In L.A. Care’s case, what appears to be a simple human error of sending approximately 1,498 member ID cards to the wrong individuals around January 2019 raised a red flag that was eventually noticed by the OCR. But this wasn’t the first red investigative flag. In January 2016, HHS started a compliance review after a March 3, 2013, article reported L.A. Care members seeing other member information upon logging onto the payment portable. Note that these are not hackers attempting to break into the system and steal data but human errors internal to the company.

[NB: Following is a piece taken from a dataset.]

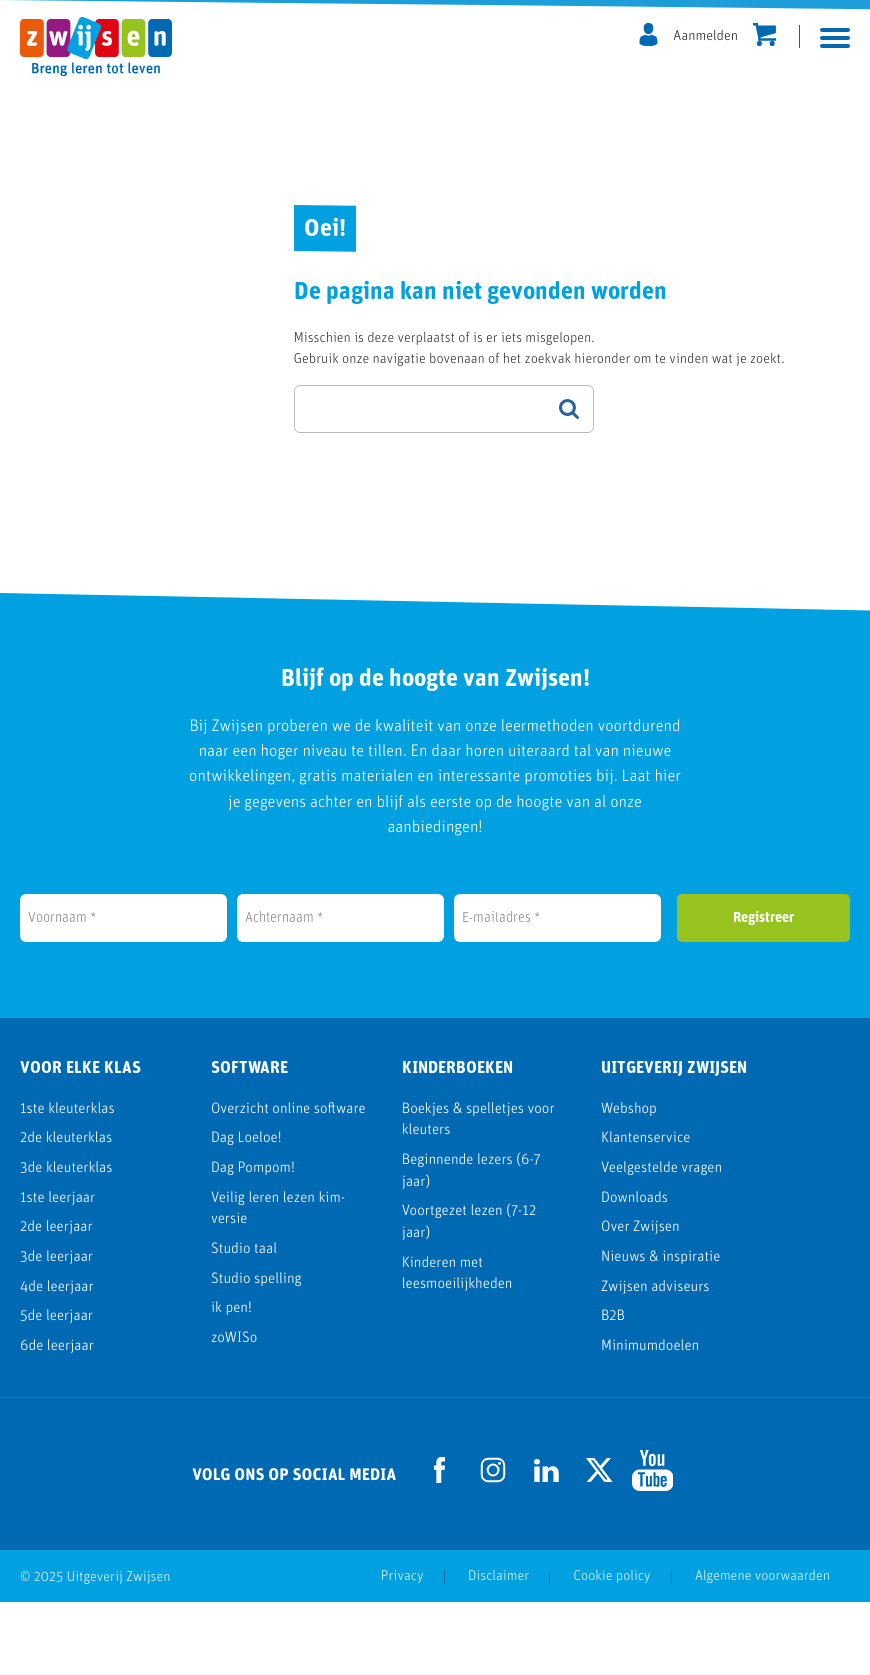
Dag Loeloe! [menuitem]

HHS’s investigation of L.A. Care’s compliance with HIPAA rules revealed potential violations such as:

  • Risk analysis of vulnerabilities and potential risks to the confidentiality, integrity and availability of electronic PHI (ePHI). 45 C.F.R. Section 308(a)(1)(ii)(A).
  • Implementation of sufficient security measures for reducing risks and vulnerabilities. 45 C.F.R. Section 308(a)(1)(ii)(B).
  • Procedures to regularly review records of system activity. 45 C.F.R. Section 308(a)(1)(ii)(D).
  • Periodic technical and nontechnical evaluations. 45 C.F.R. Section 308(a)(8).
  • Implementation of software, hardware and/or procedural mechanisms for recording and examining information system activity. 45 C.F.R. Section 312(b).
  • Human error of disclosing 1,498 individuals’ ePHI. 45 C.F.R. Section 502(a).

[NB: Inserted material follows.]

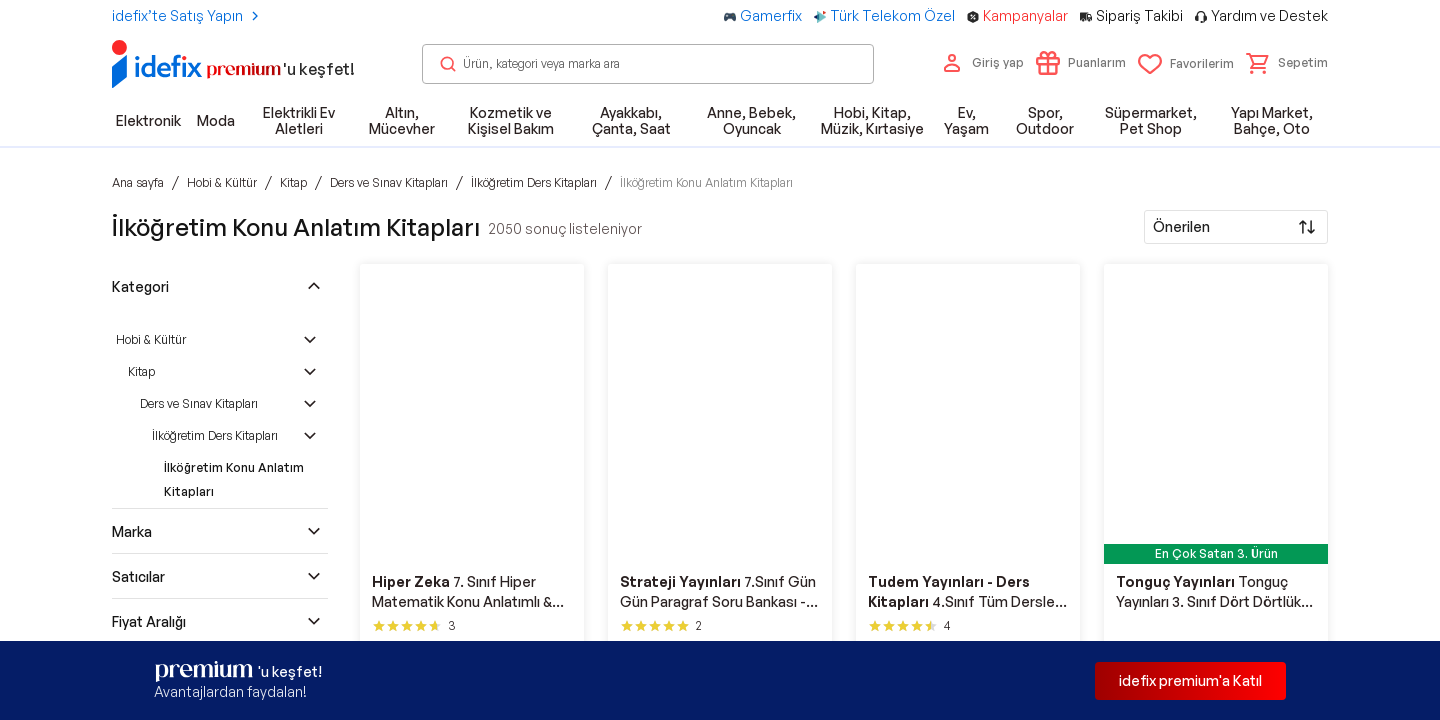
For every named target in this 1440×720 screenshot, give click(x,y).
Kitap (141, 371)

No company is without security incidents that result from human error. It could be argued that if human error was the only issue, there would not have been a resolution agreement and CAP. That places the compliance spotlight squarely on lacking the mandatory physical, administrative and technical security controls to safeguard the confidentiality, integrity and availability of PHI.

Covered entities under HIPAA are also responsible for passing on these obligations to their business associates through a business associate agreement. A significant amount of security incidents occur at the vendor level. Accordingly, it is prudent for covered entities to review the vendor’s SOC 2 reports and cybersecurity risk frameworks such as ISO 27001:2013 or NIST CSF, in addition to the vendor’s privacy obligations.

To be clear, human errors, incidents and breaches happen to companies that have best-in-class protections, policies and procedures. The question is not if a human error, incident or breach will happen—it is when. When that happens and an OCR investigation ensues, the company that can provide evidence of proper compliance with HIPAA (through contractual, procedural, policy and governance evidence along with proper physical, administrative and technical controls evidence) will be better poised to avoid a resolution agreement and CAP.

We would be remiss if we didn’t acknowledge that HHS is not the only federal agency watching and acting on privacy concerns in health care. The Federal Trade Commission may also take action where it discovers deceptive privacy and security promises in covered entity privacy policies. Covered entities should therefore prioritize developing robust HIPAA compliance plans to mitigate the risk of such actions.

DISCLAIMER: Because of the generality of this update, the information provided herein may not be applicable in all situations and should not be acted upon without specific legal advice based on particular situations.